The Innsbruck C++11 Async Benchmark Suite
INNCABS is a cross-platform cross-library benchmark suite consisting of 14 benchmarks with varying task granularities and synchronization requirements. It is designed to test the quality of implementation of C++11 parallelism constructs, in particular of std::async() and the deadlock-free multi-mutex std::lock() call.
All other top-level folders contain a benchmark code each.
3 script files are included to simplify usage:
Alignment: This benchmark aligns all protein sequences from an input file against every other sequence, using the algorithm introduced by Myers et al. The result is a scoring of each pair, which is determined using a dynamic programming algorithm. The parallel structure is loop-like, without global synchronization requirements and relatively large granularity.

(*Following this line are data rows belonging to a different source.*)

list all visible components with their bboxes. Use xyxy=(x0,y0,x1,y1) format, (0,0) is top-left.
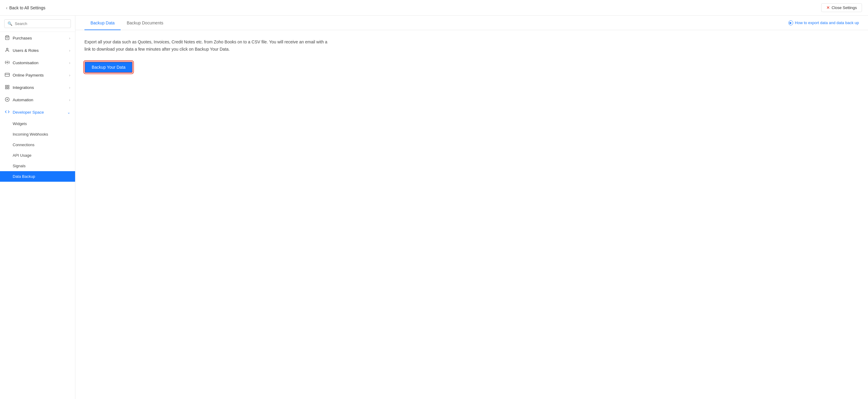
close-settings-button[interactable]: ✕ Close Settings xyxy=(821,3,862,12)
sidebar-sub-item-widgets[interactable]: Widgets xyxy=(0,119,75,129)
tab-backup-documents[interactable]: Backup Documents xyxy=(121,16,169,30)
users-roles-label: Users & Roles xyxy=(13,48,39,53)
svg-rect-8 xyxy=(7,88,9,89)
how-to-link[interactable]: ▶ How to export data and data back up xyxy=(788,21,859,25)
svg-rect-7 xyxy=(5,88,7,89)
how-to-text: How to export data and data back up xyxy=(795,21,859,25)
sidebar-sub-item-connections[interactable]: Connections xyxy=(0,139,75,150)
content-area: Backup Data Backup Documents ▶ How to ex… xyxy=(75,16,868,399)
data-backup-label: Data Backup xyxy=(13,174,35,179)
back-label: Back to All Settings xyxy=(9,5,45,10)
api-usage-label: API Usage xyxy=(13,153,31,158)
top-bar: ‹ Back to All Settings ✕ Close Settings xyxy=(0,0,868,16)
automation-label: Automation xyxy=(13,98,33,102)
code-icon xyxy=(5,109,10,115)
app-container: ‹ Back to All Settings ✕ Close Settings … xyxy=(0,0,868,399)
svg-point-1 xyxy=(6,48,8,50)
backup-your-data-button[interactable]: Backup Your Data xyxy=(85,62,133,73)
signals-label: Signals xyxy=(13,164,26,168)
main-layout: 🔍 Purchases xyxy=(0,16,868,399)
svg-point-2 xyxy=(7,62,8,63)
sidebar-sub-item-incoming-webhooks[interactable]: Incoming Webhooks xyxy=(0,129,75,139)
chevron-right-icon: › xyxy=(69,61,70,65)
sidebar-item-purchases[interactable]: Purchases › xyxy=(0,32,75,44)
sidebar-item-automation[interactable]: Automation › xyxy=(0,94,75,106)
description-text: Export all your data such as Quotes, Inv… xyxy=(85,39,332,53)
chevron-right-icon: › xyxy=(69,98,70,102)
sidebar-sub-item-signals[interactable]: Signals xyxy=(0,161,75,171)
sidebar-item-developer-space[interactable]: Developer Space ⌄ xyxy=(0,106,75,119)
chevron-right-icon: › xyxy=(69,48,70,53)
svg-rect-5 xyxy=(5,85,7,87)
incoming-webhooks-label: Incoming Webhooks xyxy=(13,132,48,136)
grid-icon xyxy=(5,60,10,66)
box-icon xyxy=(5,85,10,91)
sidebar-sub-item-data-backup[interactable]: Data Backup xyxy=(0,171,75,182)
online-payments-label: Online Payments xyxy=(13,73,44,77)
chevron-right-icon: › xyxy=(69,86,70,90)
widgets-label: Widgets xyxy=(13,122,27,126)
search-icon: 🔍 xyxy=(7,22,12,26)
x-icon: ✕ xyxy=(826,5,830,10)
bag-icon xyxy=(5,35,10,41)
chevron-left-icon: ‹ xyxy=(6,5,7,10)
person-icon xyxy=(5,47,10,53)
sidebar-sub-item-api-usage[interactable]: API Usage xyxy=(0,150,75,161)
card-icon xyxy=(5,72,10,78)
back-to-settings-link[interactable]: ‹ Back to All Settings xyxy=(6,5,45,10)
tab-backup-data[interactable]: Backup Data xyxy=(85,16,121,30)
customisation-label: Customisation xyxy=(13,61,39,65)
search-input[interactable] xyxy=(15,22,67,26)
search-container: 🔍 xyxy=(0,16,75,32)
developer-space-label: Developer Space xyxy=(13,110,44,114)
tabs-left: Backup Data Backup Documents xyxy=(85,16,169,30)
plus-circle-icon xyxy=(5,97,10,103)
svg-rect-3 xyxy=(5,73,10,76)
integrations-label: Integrations xyxy=(13,85,34,90)
sidebar: 🔍 Purchases xyxy=(0,16,75,399)
svg-rect-6 xyxy=(7,85,9,87)
connections-label: Connections xyxy=(13,142,34,147)
sidebar-item-integrations[interactable]: Integrations › xyxy=(0,81,75,94)
sidebar-item-customisation[interactable]: Customisation › xyxy=(0,57,75,69)
chevron-right-icon: › xyxy=(69,36,70,40)
sidebar-nav: Purchases › Users & Roles xyxy=(0,32,75,399)
purchases-label: Purchases xyxy=(13,36,32,40)
sidebar-item-users-roles[interactable]: Users & Roles › xyxy=(0,44,75,57)
chevron-right-icon: › xyxy=(69,73,70,77)
close-settings-label: Close Settings xyxy=(832,5,857,10)
search-input-wrapper: 🔍 xyxy=(4,19,71,28)
chevron-down-icon: ⌄ xyxy=(67,110,70,114)
sidebar-item-online-payments[interactable]: Online Payments › xyxy=(0,69,75,81)
content-body: Export all your data such as Quotes, Inv… xyxy=(75,30,868,81)
tabs-header: Backup Data Backup Documents ▶ How to ex… xyxy=(75,16,868,30)
play-circle-icon: ▶ xyxy=(788,21,793,25)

FFT: Calculates the Fast Fourier Transform of an array of N complex numbers using a divide-and-conquer scheme based on the Cooley-Tukey algorithm. The implementation is recursive in nature, and generates a binary task tree, without any synchronization requirements beyond joining these two asynchronous tasks in each node.
Fib: Represents a focused test of task creation and invocation overheads, by calculating a given number N in the Fibonacci series. This benchmark features the finest granularity of tasks within INNCABS, and has a binary recursive tree structure. While not a realistic test case, it provides a good measure for the capability of an implementation to deal with very fine-grained tasks in terms of overheads.
Floorplan: This benchmark implements a 2D packing problem. For a number of cells described in an input file, the arrangement of the smallest possible 2D grid for placing them is found using a branch-and-bound algorithm. This results in a recursively task-parallel formulation, with loop-like parallelism in each of its nodes. Additionally, the generated tree structure is highly imbalanced due to aggressive early atomics-based pruning of non-viable paths. Individual task granularity varies depending on the number of viable cell placements, but is generally rather fine-grained.
Health: Simulates a health care system, based on a number of villages, hospitals, and patients. Details are described by Duran et al. In this benchmark, asynchronous calls are generated in a loop-like fashion, and after each step global synchronization is performed. Task granularity is variable, and moderate on average.
Intersim: Executes a network of interaction combinators, as specified by Lafont. Interaction combinators are a simple, universal model for distributed computation, implemented in this benchmark as a sea of asynchronous co-dependent tasks. The evaluation of each combinator is asynchronous, and requires two to six shared mutexes, which are acquired using the variadic std::lock function call. Each evaluation may also spawn new asynchronous function calls. The task granularity is fine, and the test is a good benchmark for both task management and multiple lock acquisition overhead.
NQueens: Finds the solution to the N-Queens problem for a given N. This recursive implementation generates a variable arity (up to N-1) asynchronous invocation tree, with small to moderate computational effort in each node and no synchronization beyond what is prescribed by the tree structure.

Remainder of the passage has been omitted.